Tag Archives: Audio

Audio Painting Pt4

After a long while of abandonment, my Audio Painter project has finally reached a first version of completion. By mixing the second prototype and the logic of the Sound Tracer, I’ve managed to create an audio painter with a deterministic behavior. Before this version the direction of the paint cursor movement was dictated by a Random Walker which didn’t quite reflect the nature of the song. This version has some very flexible settings to control the aspect of the image rendition of the audio. The result is exactly as i first envisioned it… 2 years ago. I think I’m gonna theme the images differently (maybe depending on the song, I guess), so that they can become like different views of little universes created by the sound properties of songs.

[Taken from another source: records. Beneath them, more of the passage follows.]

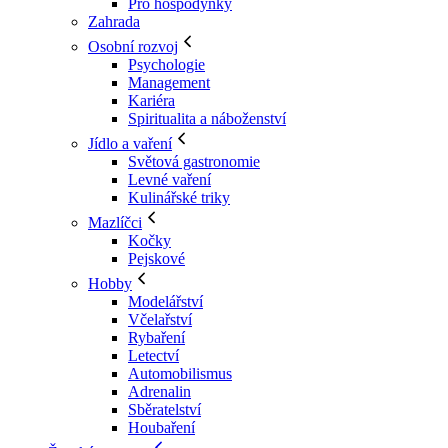
Pro hospodyňky
Zahrada
Osobní rozvoj
Psychologie
Management
Kariéra
Spiritualita a náboženství
Jídlo a vaření
Světová gastronomie
Levné vaření
Kulinářské triky
Mazlíčci
Kočky
Pejskové
Hobby
Modelářství
Včelařství
Rybaření
Letectví
Automobilismus
Adrenalin
Sběratelství
Houbaření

Drawback: It’s much more interesting to see the way the song is painted than it is to see the finished image, so this will probably work better as a multimedia installation or a live performance thing than as just little painterly images. So, a couple of videos will be coming soon.

Pj Harvey- White Chalk

At the Drive In-Rolodex Propaganda

Omar Rodriguez-Lopez - Boiling Death Request A Body To Rest Its Head On

So, the idea is that different music looks radically different… well not that radical, but it does look different. When working with live audio, it also looks very different for the voices of different people, so it’s fun so just sit in front on it and make it draw things (video for that also coming soon). More at my Flickr Page.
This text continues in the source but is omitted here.